JP 2008-1728 A JP 2008-266828 A JP 2007-51266 A

  The present invention has been made in view of the above-mentioned problems and situations, and its solution is a resin composite using cellulose nanofibers with a small fiber diameter distribution, which has a low linear expansion coefficient and transparency. It is to provide an excellent resin composite and a production method thereof. Moreover, it is providing the manufacturing method of the cellulose nanofiber for that.

  The problems according to the present invention are solved by the following means.

1. A resin composite containing cellulose nanofibers, wherein the cellulose nanofibers are plant-derived cellulose fiber aggregates whose surfaces are subjected to acylation treatment, and the I _β type crystallinity is 40 to 60%. The average fiber diameter is in the range of 4 to 200 nm, and the coefficient of variation (S / Da), which is the ratio of the average fiber diameter Da and its standard deviation S, is within 0.15. Characteristic resin composite.

  2. The method for producing a resin composite according to claim 1, wherein the acylation treatment is an acylation treatment by a gas phase surface treatment method or a supercritical region surface treatment method. A method for producing a resin composite.

  3. A method for producing cellulose nanofibers contained in the resin composite according to item 1, wherein the freeze-dried cellulose nanofibers are acylated by a gas phase surface treatment method. Production method.

  4). A method for producing cellulose nanofibers contained in the resin composite according to item 1, wherein the cellulose nanofibers are freeze-dried and acylated by a supercritical region surface treatment method. Manufacturing method.

  5. The method for producing cellulose nanofibers contained in the resin composite according to item 1, wherein the cellulose nanofibers subjected to acylation treatment are heated by infrared rays and stretched by 100 times or more. The manufacturing method of the cellulose nanofiber of the 3rd term or the 4th term.

  6). A method for producing cellulose nanofibers contained in a resin composite, wherein the cellulose nanofibers subjected to acylation treatment are heated with infrared rays and stretched 100 times or more.

  By the above means of the present invention, it is possible to provide a resin composite using cellulose nanofibers having a small fiber diameter distribution, a low linear expansion coefficient and excellent transparency, and a method for producing the same. . Moreover, the manufacturing method of the cellulose nanofiber for that can be provided.

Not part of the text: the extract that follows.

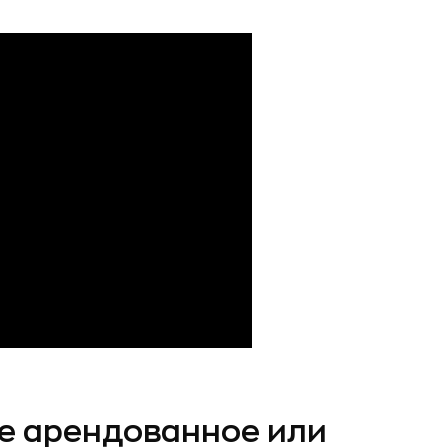
те арендованное или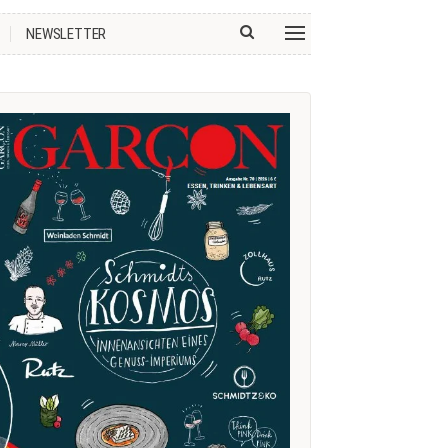
NEWSLETTER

Process conceptual diagram of the method for drawing raw cellulose nanofibers Example of arrangement of mirrors for irradiating cellulose nanofibers with infrared rays from multiple locations; A is a plan view, B is a side view Schematic flow sheet showing one embodiment of an apparatus for producing a film-like resin composite

The resin composite of the present invention is a resin composite containing cellulose nanofibers, wherein the cellulose nanofibers are plant-derived cellulose nanofiber aggregates whose surfaces are acylated, and I _β The coefficient of variation (S / Da) is the ratio of the average fiber diameter Da and its standard deviation S, and the type crystallinity is in the range of 40 to 60%, the average fiber diameter is in the range of 4 to 200 nm Is within 0.15. This feature is a technical feature common to the inventions according to claims 1 to 6.

  In the method for producing a resin composite of the present invention, the acylation treatment is preferably an acylation treatment by a gas phase surface treatment method or a supercritical region surface treatment method.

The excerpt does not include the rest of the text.